Input records>
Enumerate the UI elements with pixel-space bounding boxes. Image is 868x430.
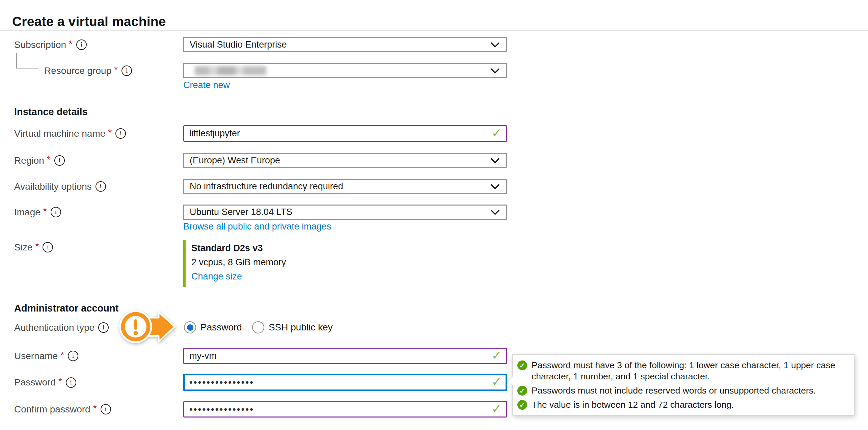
username-field: ✓	[183, 348, 507, 364]
valid-check-icon: ✓	[491, 127, 502, 139]
availability-value: No infrastructure redundancy required	[190, 181, 343, 192]
required-asterisk: *	[108, 127, 112, 138]
info-icon[interactable]: i	[121, 65, 132, 76]
auth-type-label: Authentication type	[14, 322, 94, 333]
availability-label-row: Availability options i	[14, 179, 106, 194]
subscription-dropdown[interactable]: Visual Studio Enterprise	[183, 37, 507, 52]
tooltip-rule-row: ✓ Passwords must not include reserved wo…	[517, 385, 849, 396]
check-circle-icon: ✓	[517, 400, 527, 410]
chevron-down-icon	[491, 207, 499, 217]
chevron-down-icon	[491, 155, 499, 166]
region-value: (Europe) West Europe	[190, 155, 280, 166]
info-icon[interactable]: i	[98, 322, 109, 333]
check-circle-icon: ✓	[517, 360, 527, 370]
info-icon[interactable]: i	[66, 377, 76, 388]
availability-label: Availability options	[14, 181, 92, 192]
tooltip-rule-row: ✓ Password must have 3 of the following:…	[517, 360, 849, 382]
radio-password-label: Password	[200, 322, 242, 333]
resource-group-dropdown[interactable]	[183, 63, 507, 78]
subscription-label: Subscription	[14, 39, 66, 50]
image-label: Image	[14, 207, 40, 218]
check-circle-icon: ✓	[517, 386, 527, 396]
size-label: Size	[14, 242, 32, 253]
tooltip-rule-row: ✓ The value is in between 12 and 72 char…	[517, 399, 849, 410]
create-new-link[interactable]: Create new	[183, 80, 230, 90]
auth-type-radio-group: Password SSH public key	[184, 321, 333, 333]
password-input[interactable]	[183, 374, 507, 391]
confirm-password-label-row: Confirm password * i	[14, 401, 111, 418]
username-input[interactable]	[183, 348, 507, 364]
radio-selected-icon	[184, 321, 196, 333]
required-asterisk: *	[93, 403, 97, 414]
required-asterisk: *	[60, 350, 64, 360]
required-asterisk: *	[69, 38, 73, 49]
info-icon[interactable]: i	[54, 155, 65, 166]
info-icon[interactable]: i	[76, 39, 87, 50]
valid-check-icon: ✓	[491, 376, 502, 388]
change-size-link[interactable]: Change size	[191, 269, 242, 284]
vm-name-input[interactable]	[183, 125, 507, 142]
resource-group-redacted-value	[195, 66, 266, 75]
browse-images-link[interactable]: Browse all public and private images	[183, 221, 331, 232]
image-label-row: Image * i	[14, 205, 61, 220]
tree-connector-vertical	[16, 53, 17, 69]
password-label-row: Password * i	[14, 374, 76, 391]
info-icon[interactable]: i	[115, 128, 126, 139]
required-asterisk: *	[35, 241, 39, 252]
tree-connector-horizontal	[16, 68, 38, 69]
chevron-down-icon	[491, 181, 499, 192]
radio-unselected-icon	[252, 321, 264, 333]
tooltip-rule-text: The value is in between 12 and 72 charac…	[532, 399, 734, 410]
region-label: Region	[14, 155, 44, 166]
tooltip-caret	[508, 376, 517, 385]
required-asterisk: *	[43, 206, 47, 217]
header-divider	[0, 30, 868, 31]
info-icon[interactable]: i	[96, 181, 106, 192]
image-dropdown[interactable]: Ubuntu Server 18.04 LTS	[183, 205, 507, 220]
auth-type-label-row: Authentication type i	[14, 320, 109, 335]
radio-password[interactable]: Password	[184, 321, 242, 333]
image-value: Ubuntu Server 18.04 LTS	[190, 207, 292, 217]
vm-name-label: Virtual machine name	[14, 128, 105, 139]
confirm-password-label: Confirm password	[14, 404, 90, 415]
password-rules-tooltip: ✓ Password must have 3 of the following:…	[512, 354, 855, 415]
region-dropdown[interactable]: (Europe) West Europe	[183, 153, 507, 168]
subscription-label-row: Subscription * i	[14, 37, 87, 52]
page-title: Create a virtual machine	[12, 14, 166, 29]
radio-ssh-public-key[interactable]: SSH public key	[252, 321, 333, 333]
confirm-password-input[interactable]	[183, 401, 507, 418]
username-label: Username	[14, 351, 58, 361]
required-asterisk: *	[58, 376, 62, 387]
username-label-row: Username * i	[14, 348, 78, 364]
size-name: Standard D2s v3	[191, 241, 428, 255]
resource-group-label-row: Resource group * i	[44, 63, 132, 78]
subscription-value: Visual Studio Enterprise	[190, 39, 287, 50]
administrator-account-header: Administrator account	[14, 303, 118, 314]
tooltip-rule-text: Password must have 3 of the following: 1…	[532, 360, 849, 382]
vm-name-label-row: Virtual machine name * i	[14, 125, 126, 142]
valid-check-icon: ✓	[491, 403, 502, 415]
region-label-row: Region * i	[14, 153, 65, 168]
required-asterisk: *	[47, 154, 51, 165]
size-summary-block: Standard D2s v3 2 vcpus, 8 GiB memory Ch…	[183, 240, 428, 287]
radio-ssh-label: SSH public key	[269, 322, 333, 333]
password-label: Password	[14, 377, 56, 388]
instance-details-header: Instance details	[14, 106, 88, 117]
chevron-down-icon	[491, 65, 499, 76]
resource-group-label: Resource group	[44, 65, 111, 76]
valid-check-icon: ✓	[491, 349, 502, 362]
warning-pointer-icon	[119, 308, 177, 345]
tooltip-rule-text: Passwords must not include reserved word…	[532, 385, 816, 396]
size-label-row: Size * i	[14, 240, 53, 255]
size-specs: 2 vcpus, 8 GiB memory	[191, 255, 428, 269]
info-icon[interactable]: i	[43, 242, 53, 252]
info-icon[interactable]: i	[101, 404, 111, 414]
password-field: ✓	[183, 374, 507, 391]
info-icon[interactable]: i	[68, 351, 78, 361]
confirm-password-field: ✓	[183, 401, 507, 418]
vm-name-field: ✓	[183, 125, 507, 142]
info-icon[interactable]: i	[51, 207, 61, 217]
chevron-down-icon	[491, 39, 499, 50]
required-asterisk: *	[114, 64, 118, 75]
availability-dropdown[interactable]: No infrastructure redundancy required	[183, 179, 507, 194]
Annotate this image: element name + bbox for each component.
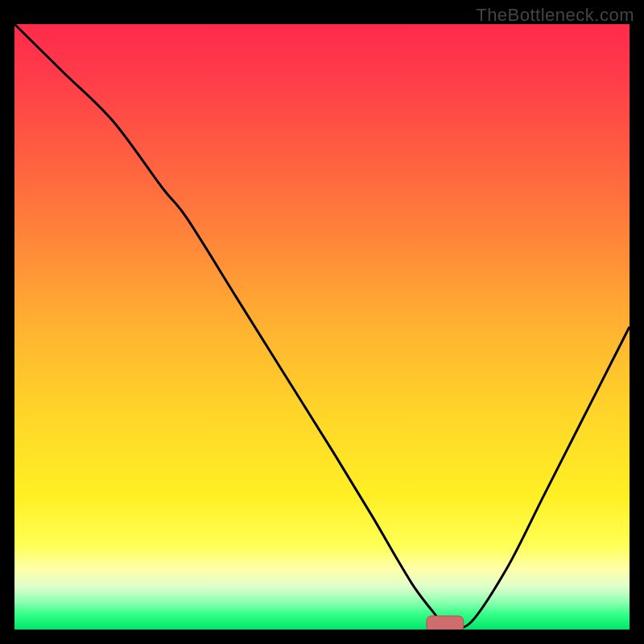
plot-area — [14, 24, 630, 630]
optimal-marker — [427, 616, 464, 630]
watermark-text: TheBottleneck.com — [476, 5, 634, 26]
chart-frame: TheBottleneck.com — [0, 0, 644, 644]
chart-svg — [14, 24, 630, 630]
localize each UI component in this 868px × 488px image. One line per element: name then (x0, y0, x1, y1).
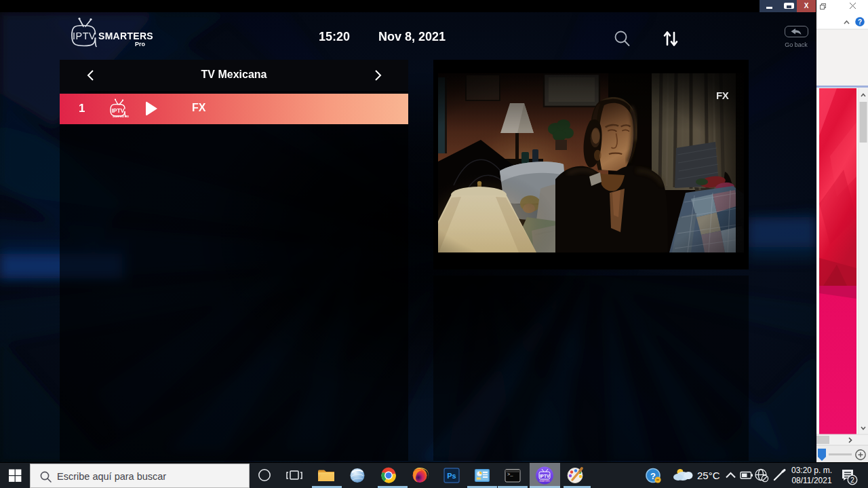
svg-text:SMARTERS PRO: SMARTERS PRO (113, 115, 130, 118)
svg-text:FX: FX (716, 90, 729, 101)
svg-text:2: 2 (850, 476, 854, 484)
svg-text:>_: >_ (507, 472, 513, 477)
svg-text:IPTV: IPTV (73, 31, 96, 41)
svg-text:IPTV: IPTV (112, 107, 125, 114)
svg-text:?: ? (858, 18, 862, 26)
svg-text:SMARTERS: SMARTERS (539, 480, 550, 483)
svg-text:SMARTERS: SMARTERS (98, 31, 153, 41)
svg-text:IPTV: IPTV (540, 474, 550, 478)
svg-text:Pro: Pro (135, 41, 146, 48)
svg-text:25°C: 25°C (697, 470, 720, 481)
svg-text:Ps: Ps (447, 472, 456, 480)
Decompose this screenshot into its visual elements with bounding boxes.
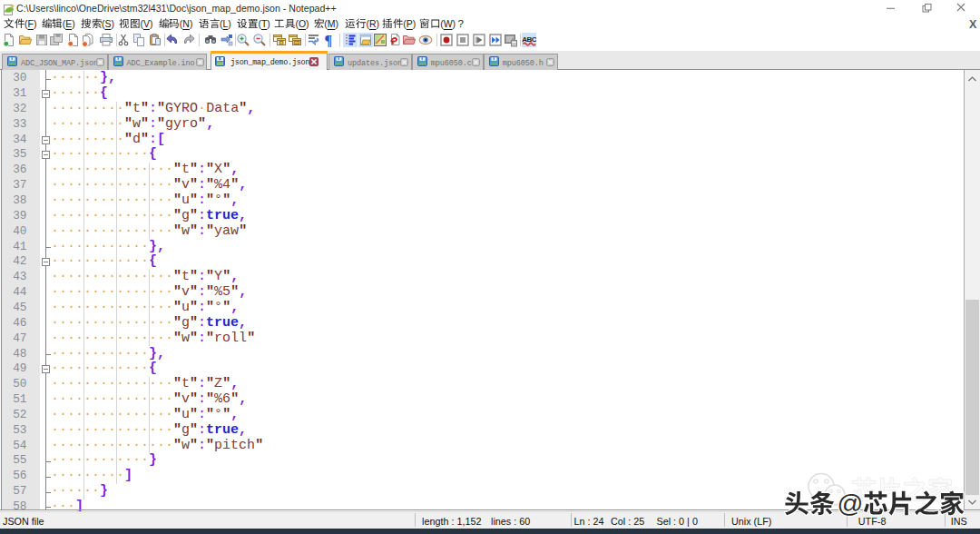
svg-text:¶: ¶ — [324, 33, 332, 47]
svg-text:@: @ — [837, 490, 862, 518]
svg-text:ABC: ABC — [522, 35, 536, 44]
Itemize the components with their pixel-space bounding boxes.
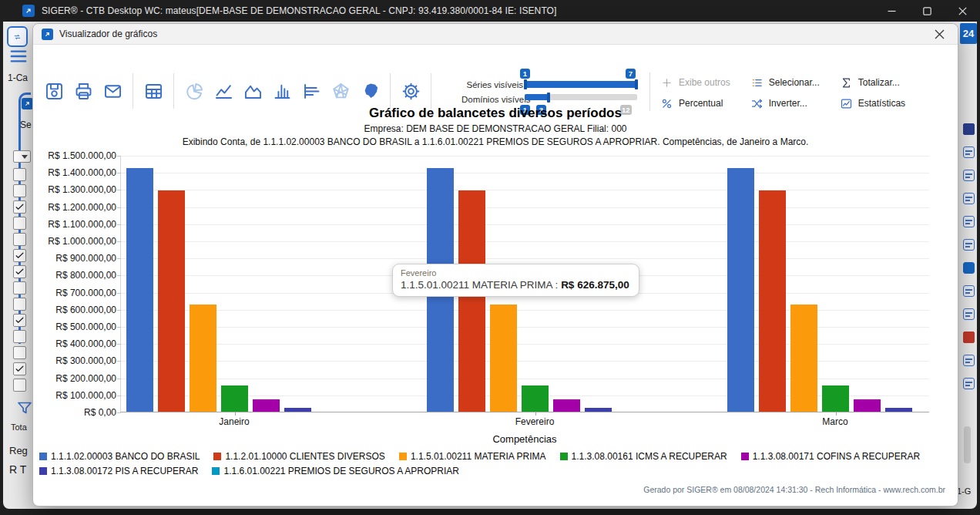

Requirement>
An acceptable answer consists of the lines above from the one holding "localize each UI" to the end of the data, repeated exactly and containing no pictures.

Task solution>
localize each UI component in this 868px × 488px image. One line per element: name then (x0, y0, x1, y1).
svg-text:SMARTERS PRO: SMARTERS PRO (113, 115, 130, 118)
svg-text:FX: FX (716, 90, 729, 101)
svg-text:2: 2 (850, 476, 854, 484)
svg-text:>_: >_ (507, 472, 513, 477)
svg-text:IPTV: IPTV (73, 31, 96, 41)
svg-text:IPTV: IPTV (112, 107, 125, 114)
svg-text:?: ? (858, 18, 862, 26)
svg-text:SMARTERS: SMARTERS (539, 480, 550, 483)
svg-text:SMARTERS: SMARTERS (98, 31, 153, 41)
svg-text:IPTV: IPTV (540, 474, 550, 478)
svg-text:Pro: Pro (135, 41, 146, 48)
svg-text:25°C: 25°C (697, 470, 720, 481)
svg-text:Ps: Ps (447, 472, 456, 480)
Decompose this screenshot into its visual elements with bounding boxes.
svg-text:¶: ¶ — [324, 33, 332, 47]
svg-text:@: @ — [837, 490, 862, 518]
svg-text:ABC: ABC — [522, 35, 536, 44]
Itemize the components with their pixel-space bounding boxes.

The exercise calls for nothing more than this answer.